During a reversal, the main field weakens, almost vanishes, and then reappears with opposite polarity. Afterward, compass needles that normally point north would point south, and during the thousands of years of transition much in the heavens and Earth would go askew.
A reversal could knock out power grids, injure astronauts and satellites, widen atmospheric ozone holes, send polar auroras flashing to the equator and confuse birds, fish and migratory animals that rely on the steadiness of the magnetic field as a navigation aid. But experts said the repercussions would fall short of catastrophic, despite a few proclamations of doom and sketchy evidence of past links between field reversals and species extinctions.
Damage to satellites
Although a total flip may be hundreds or thousands of years away, the rapid decline in magnetic strength is already damaging satellites.
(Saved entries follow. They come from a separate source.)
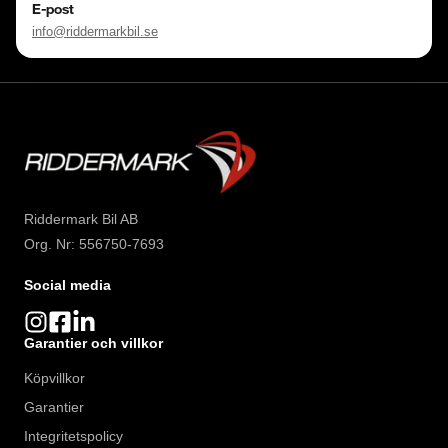
E-post
info@riddermarkbil.se
Riddermark Bil AB
Org. Nr: 556750-7693
Social media
Garantier och villkor
Köpvillkor
Garantier
Integritetspolicy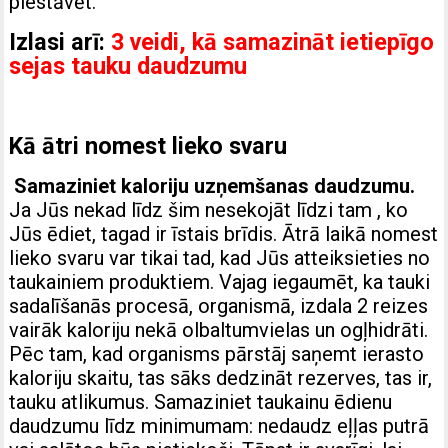
piestāvēt.
Izlasi arī:
3 veidi, kā samazināt ietiepīgo
sejas tauku daudzumu
Kā ātri nomest lieko svaru
Samaziniet kaloriju uzņemšanas daudzumu.
Ja Jūs nekad līdz šim nesekojāt līdzi tam , ko
Jūs ēdiet, tagad ir īstais brīdis. Ātrā laikā nomest
lieko svaru var tikai tad, kad Jūs atteiksieties no
taukainiem produktiem. Vajag iegaumēt, ka tauki
sadalīšanās procesā, organismā, izdala 2 reizes
vairāk kaloriju nekā olbaltumvielas un ogļhidrāti.
Pēc tam, kad organisms pārstāj saņemt ierasto
kaloriju skaitu, tas sāks dedzināt rezerves, tas ir,
tauku atlikumus. Samaziniet taukainu ēdienu
daudzumu līdz minimumam: nedaudz eļļas putrā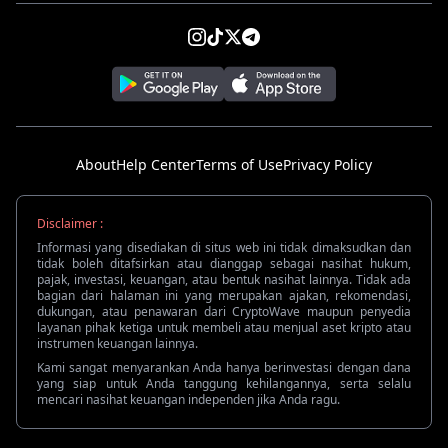
About
Help Center
Terms of Use
Privacy Policy
Disclaimer :
Informasi yang disediakan di situs web ini tidak dimaksudkan dan
tidak boleh ditafsirkan atau dianggap sebagai nasihat hukum,
pajak, investasi, keuangan, atau bentuk nasihat lainnya. Tidak ada
bagian dari halaman ini yang merupakan ajakan, rekomendasi,
dukungan, atau penawaran dari CryptoWave maupun penyedia
layanan pihak ketiga untuk membeli atau menjual aset kripto atau
instrumen keuangan lainnya.
Kami sangat menyarankan Anda hanya berinvestasi dengan dana
yang siap untuk Anda tanggung kehilangannya, serta selalu
mencari nasihat keuangan independen jika Anda ragu.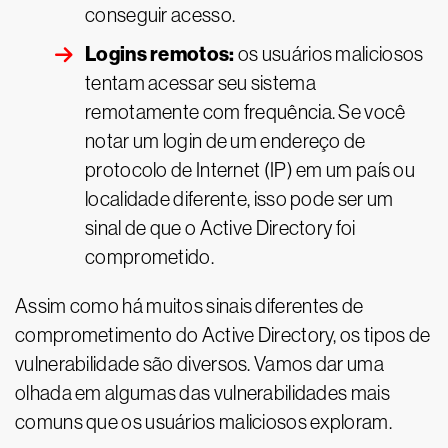
conseguir acesso.
Logins remotos:
os usuários maliciosos
tentam acessar seu sistema
remotamente com frequência. Se você
notar um login de um endereço de
protocolo de Internet (IP) em um país ou
localidade diferente, isso pode ser um
sinal de que o Active Directory foi
comprometido.
Assim como há muitos sinais diferentes de
comprometimento do Active Directory, os tipos de
vulnerabilidade são diversos. Vamos dar uma
olhada em algumas das vulnerabilidades mais
comuns que os usuários maliciosos exploram.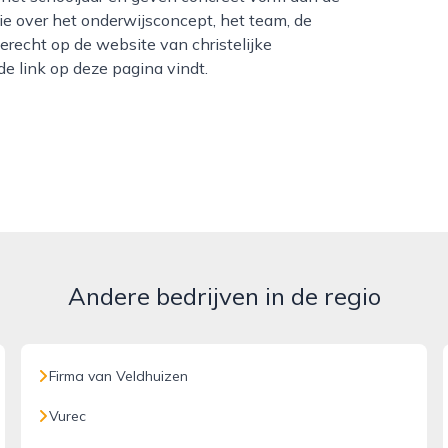
tie over het onderwijsconcept, het team, de
 terecht op de website van christelijke
e link op deze pagina vindt.
Andere bedrijven in de regio
Firma van Veldhuizen
Vurec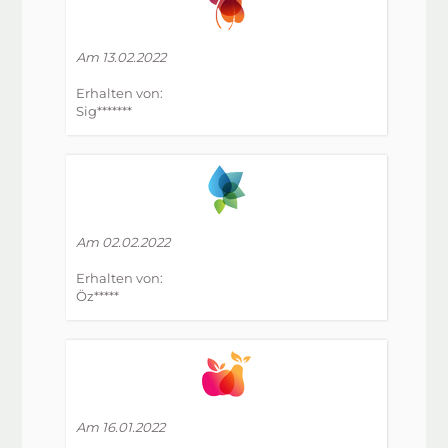
Am 13.02.2022
Erhalten von:
Sig*******
Am 02.02.2022
Erhalten von:
Öz*****
Am 16.01.2022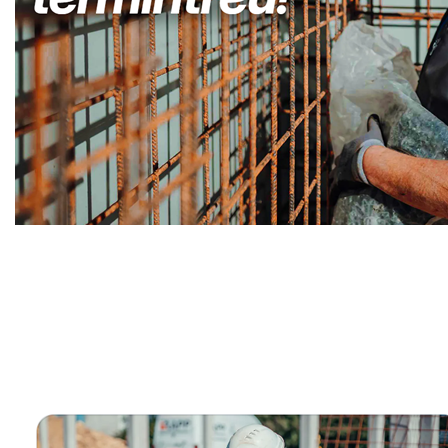
Kellerabdichtung & Wasserschaden Sanierung Fachma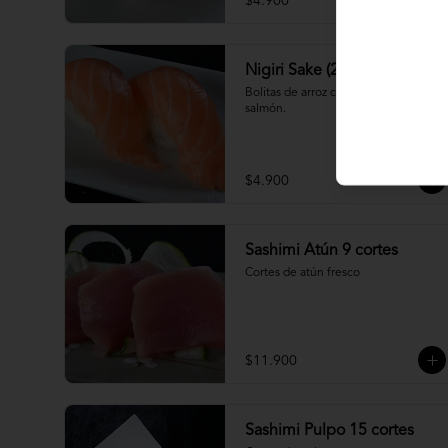
$4.900
Nigiri Sake (2 piezas)
Bolitas de arroz cubiertas por 
salmón.
$4.900
Sashimi Atún 9 cortes
Cortes de atún fresco
$11.900
Sashimi Pulpo 15 cortes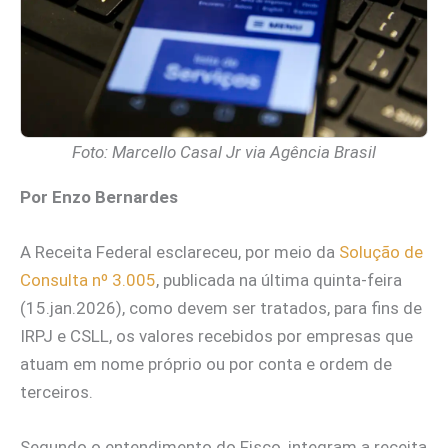
Foto: Marcello Casal Jr via Agência Brasil
Por Enzo Bernardes
A Receita Federal esclareceu, por meio da
Solução de
Consulta nº 3.005
, publicada na última quinta-feira
(15.jan.2026), como devem ser tratados, para fins de
IRPJ e CSLL, os valores recebidos por empresas que
atuam em nome próprio ou por conta e ordem de
terceiros.
Segundo o entendimento do Fisco, integram a receita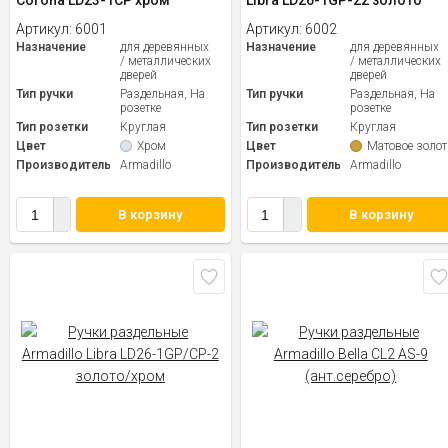
Corona LD23-1CP хром
Libra LD26-1GP-22 золото
Артикул:
6001
Артикул:
6002
Назначение
для деревянных
Назначение
для деревянных
/ металлических
/ металлических
дверей
дверей
Тип ручки
Раздельная, На
Тип ручки
Раздельная, На
розетке
розетке
Тип розетки
Круглая
Тип розетки
Круглая
Цвет
Хром
Цвет
Матовое золот
Производитель
Armadillo
Производитель
Armadillo
В корзину
В корзину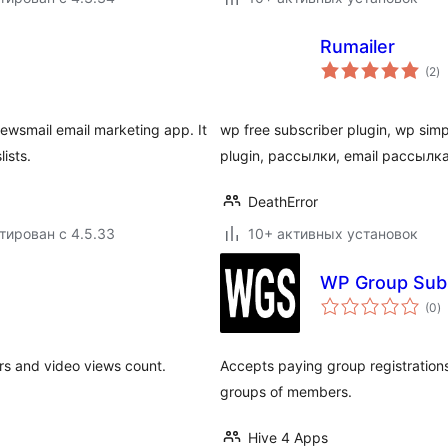
Rumailer
о
(2
)
р
ewsmail email marketing app. It
wp free subscriber plugin, wp simp
ists.
plugin, рассылки, email рассылк
DeathError
тирован с 4.5.33
10+ активных установок
WP Group Subs
о
(0
)
р
s and video views count.
Accepts paying group registrations
groups of members.
Hive 4 Apps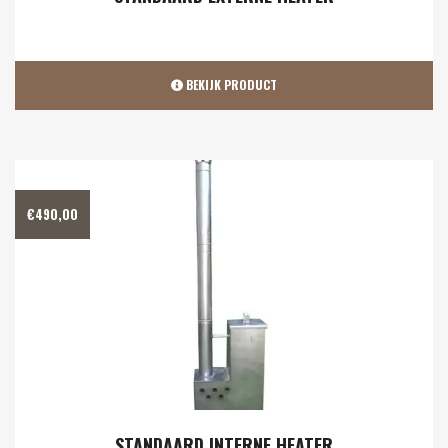
BEKIJK PRODUCT
€
490,00
STANDAARD INTERNE HEATER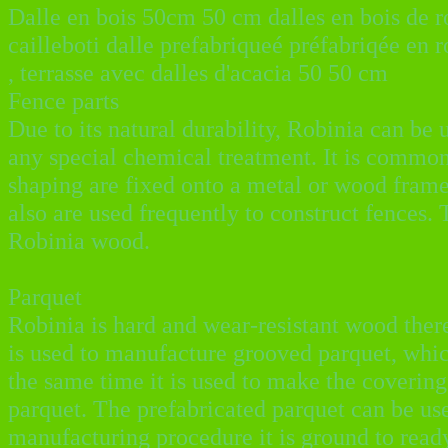
Dalle en bois 50cm 50 cm dalles en bois de ro
cailleboti dalle prefabriqueé préfabriqée en ro
, terrasse avec dalles d'acacia 50 50 cm
Fence parts
Due to its natural durability, Robinia can be 
any special chemical treatment. It is common
shaping are fixed onto a metal or wood frame
also are used frequently to construct fences. 
Robinia wood.
Parquet
Robinia is hard and wear-resistant wood there
is used to manufacture grooved parquet, which
the same time it is used to make the covering
parquet. The prefabricated parquet can be us
manufacturing procedure it is ground to ready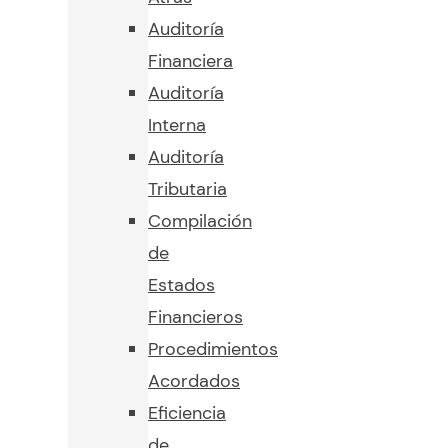
Auditoría
Financiera
Auditoría
Interna
Auditoría
Tributaria
Compilación
de
Estados
Financieros
Procedimientos
Acordados
Eficiencia
de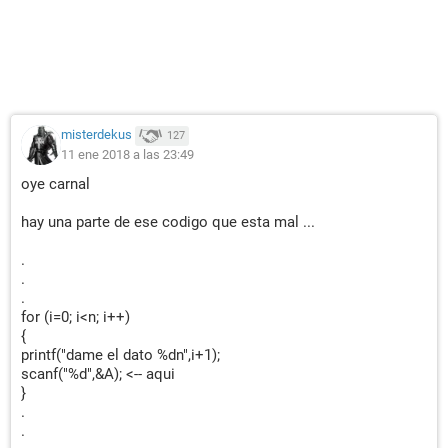
misterdekus
127
11 ene 2018 a las 23:49
oye carnal
hay una parte de ese codigo que esta mal ...
.
.
.
for (i=0; i<n; i++)
{
printf("dame el dato %dn",i+1);
scanf("%d",&A); <-- aqui
}
.
.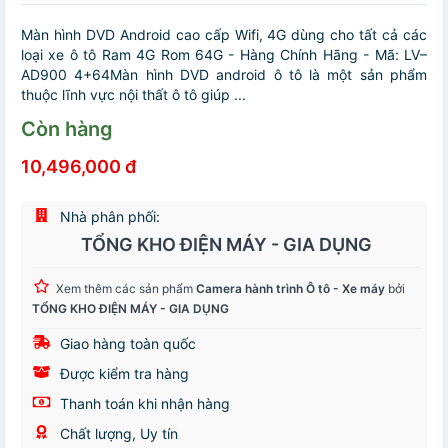
Màn hình DVD Android cao cấp Wifi, 4G dùng cho tất cả các
loại xe ô tô Ram 4G Rom 64G - Hàng Chính Hãng - Mã: LV–
AD900 4+64Màn hình DVD android ô tô là một sản phẩm
thuộc lĩnh vực nội thất ô tô giúp ...
Còn hàng
10,496,000 đ
Nhà phân phối:
TỔNG KHO ĐIỆN MÁY - GIA DỤNG
Xem thêm các sản phẩm
Camera hành trình Ô tô - Xe máy
bởi
TỔNG KHO ĐIỆN MÁY - GIA DỤNG
Giao hàng toàn quốc
Được kiểm tra hàng
Thanh toán khi nhận hàng
Chất lượng, Uy tín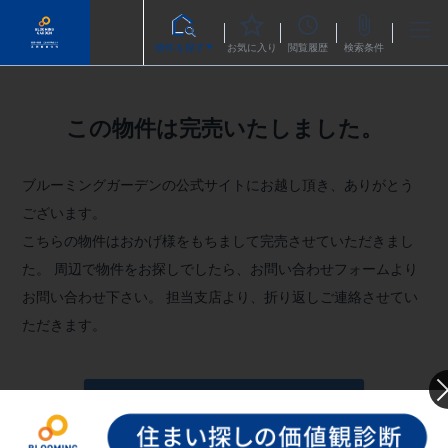
物件を探す
お気に入り
閲覧履歴
検索条件
この物件は完売いたしました。
ブルーミングガーデンの公式サイトにお越し頂き、ありがとう
ございます。
こちらの物件はおかげ様をもちまして完売させていただきまし
た。
周辺で物件をお探しでしたら、お問い合わせフォームより
お問い合わせ下さい。
担当支店より、折り返しご連絡させてい
ただきます。
お問い合わせフォームへ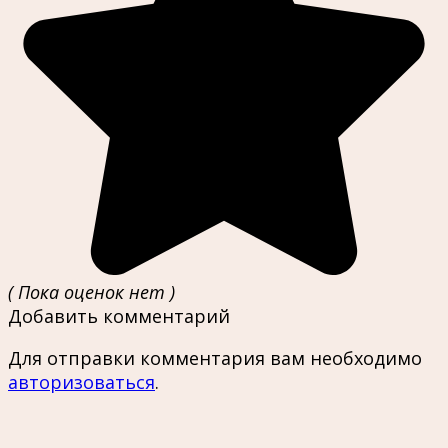
( Пока оценок нет )
Добавить комментарий
Для отправки комментария вам необходимо
авторизоваться
.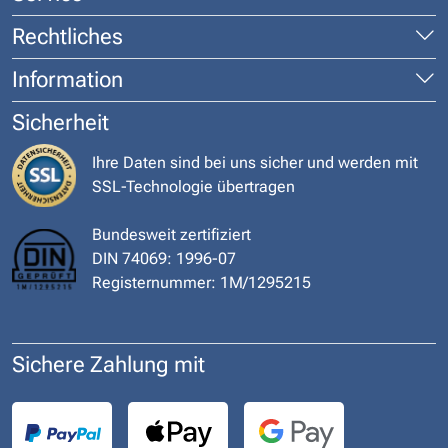
Rechtliches
Information
Sicherheit
Ihre Daten sind bei uns sicher und werden mit
SSL-Technologie übertragen
Bundesweit zertifiziert
DIN 74069: 1996-07
Registernummer: 1M/1295215
Sichere Zahlung mit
Last month, the European Space Agency approved the world’s largest effort at tracking the field’s shifts. A trio of new satellites, called Swarm, are to monitor the collapsing field with far greater precision than before and help scientists forecast its prospective state.
“We want to get some idea of how this would evolve in the near future, just like people trying to predict the weather,” said Gauthier Hulot, a French geophysicist working on the satellite plan. “I’m personally quite convinced we should be able to work out the first predictions by the end of the mission.”
The discipline is one of a number — like high-energy physics and aspects of space science — where Europeans have recently come from behind to seize the initiative, dismaying some U.S. experts.
2,000 years to mature
No matter what the new findings, the public has no reason to panic, scientists say. Even if a flip is imminent, it might take 2,000 years to mature. The last one took place 780,000 years ago, when Homo erectus was still learning how to make stone tools.
Some experts suggest a reversal is overdue. “The fact that it’s dropping so rapidly gives you pause,” said John Tarduno, a professor of geophysics at the University of Rochester. “It looks like things we see in computer models of a reversal.”
In an interview, Tarduno put the odds of an impending flip at more likely than not, adding that some of his colleagues were placing informal bets on the possibility but realized they would probably be long gone by the time the picture clarified.
Deep inside the Earth, the magnetic field arises as the fluid core oozes with hot currents of molten iron and this mechanical energy gets converted into electromagnetism. It is known as the geodynamo. In a car’s generator, the same principle turns mechanical energy into electricity.
No one knows precisely why the field periodically reverses but scientists say the responsibility probably lies with changes in the turbulent flows of molten iron, which they envision as similar to the churning gases that make up the clouds of Jupiter.
In theory, a reversal could have major effects, because over the ages many aspects of nature and society have come to rely on the field’s steadiness.